● Task to complete: From the line containing "Bildiri / Özet Bildiri" to the final line of the listing, restate each line word for word and add nothing.

● Available data:
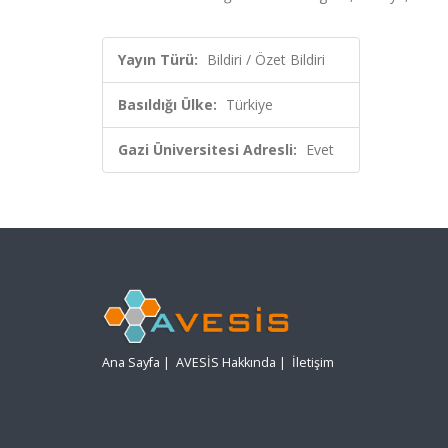
Yayın Türü:
Bildiri / Özet Bildiri
Basıldığı Ülke:
Türkiye
Gazi Üniversitesi Adresli:
Evet
Ana Sayfa
|
AVESİS Hakkında
|
İletişim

● Solution to this problem:
Bildiri / Özet Bildiri
Basıldığı Ülke:
Türkiye
Gazi Üniversitesi Adresli:
Evet
Ana Sayfa
|
AVESİS Hakkında
|
İletişim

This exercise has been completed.